Onderwerp: Bezoek-historie

RSJ 13/4379/TA, 17 maart 2014, beroep
Uitspraakdatum:17-03-2014

Dit onderwerp bevat de volgende rubrieken.

Uitspraak

nummer: 13/4379/TA

betreft: [klager] datum: 17 maart 2014

De beroepscommissie als bedoeld in artikel 67 van de Beginselenwet verpleging ter beschikking gestelden (Bvt) heeft kennisgenomen van een bij het secretariaat van de Raad ingekomen beroepschrift van

[...], verder te noemen klager,

gericht tegen een ongedateerde uitspraak uit 2013 van de beklagcommissie bij de Dr. Henri van der Hoevenkliniek te Utrecht (kenmerk HK2013/125), betreffende
a. het niet mogen luchten op 23 augustus 2013 en
b. het in de periode van 20 juli 2013 tot 23 augustus 2013 luchten op een afgekeurde patio,

alsmede van de overige stukken, waaronder de uitspraak waarvan beroep, welke in afschrift aan deze uitspraak is gehecht.

De beklagcommissie heeft klager niet-ontvankelijk verklaard in het beklag als vermeld onder b. wat betreft de periode van 20 juli 2013 tot 15 augustus 2013, en het beklag vermeld onder a. en het overige beklag vermeld onder b. gegrond verklaard en
klager ter zake hiervan geen tegemoetkoming toegekend, op de gronden als in de aangehechte uitspraak weergegeven.

De beroepscommissie heeft het hoofd van de inrichting in de gelegenheid gesteld schriftelijk te reageren op het beroep en klager en zijn raadsman mr. B.H.J. van Rhijn om het beroep schriftelijk toe te lichten.

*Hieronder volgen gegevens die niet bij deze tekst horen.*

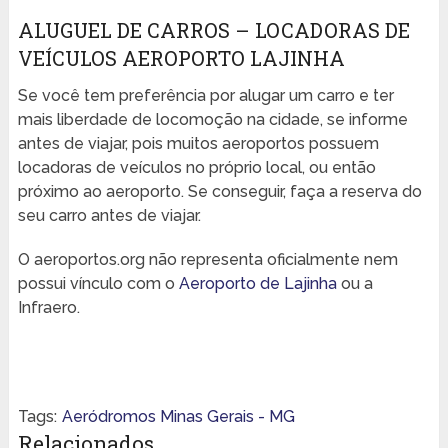
ALUGUEL DE CARROS – LOCADORAS DE
VEÍCULOS AEROPORTO LAJINHA
Se você tem preferência por alugar um carro e ter
mais liberdade de locomoção na cidade, se informe
antes de viajar, pois muitos aeroportos possuem
locadoras de veículos no próprio local, ou então
próximo ao aeroporto. Se conseguir, faça a reserva do
seu carro antes de viajar.
O aeroportos.org não representa oficialmente nem
possui vínculo com o
Aeroporto de Lajinha
ou a
Infraero.
Tags:
Aeródromos Minas Gerais - MG
Relacionados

Op grond van de stukken en haar onderzoek overweegt en beslist de beroepscommissie als volgt:

1. De beoordeling
Hetgeen in beroep is aangevoerd kan naar het oordeel van de beroepscommissie wat betreft de niet-ontvankelijk verklaring van klager in het beklag vermeld onder b., voor de periode van 20 juli 2013 tot 15 augustus 2013, niet tot een andere beslissing
leiden dan die van de beklagcommissie. Het beroep zal derhalve in zoverre ongegrond worden verklaard.
Wat betreft het niet toekennen van een tegemoetkoming ter zake van de gegrondverklaring van a. en b., voor de resterende van negen dagen in totaal, overweegt de beroepscommissie dat zij een tegemoetkoming van € 30,= op zijn plaats acht.

2. De uitspraak
Wat betreft de niet-ontvankelijkverklaring van klager in het beklag vermeld onder b. voor de periode van 20 juli 2013 tot en met 15 augustus 2013, verklaart de beroepscommissie het beroep ongegrond en bevestigt in zoverre de uitspraak van de
beklagcommissie.
Ten aanzien van (het niet toekennen van) een tegemoetkoming voor het gegrond verklaarde beklag onder a. en het overige beklag vermeld onder b. verklaart zij het beroep gegrond, vernietigt zij in zoverre de uitspraak van de beklagcommissie en kent zij
klager alsnog een tegemoetkoming van € 30,= toe.

Aldus gegeven door de beroepscommissie voornoemd, bestaande uit mr. N. Jörg, voorzitter, mr. R.M. Maanicus en mr. drs. L.C. Mulder, leden, in tegenwoordigheid van mr. H.S. van Gemert, secretaris, op 17 maart 2014.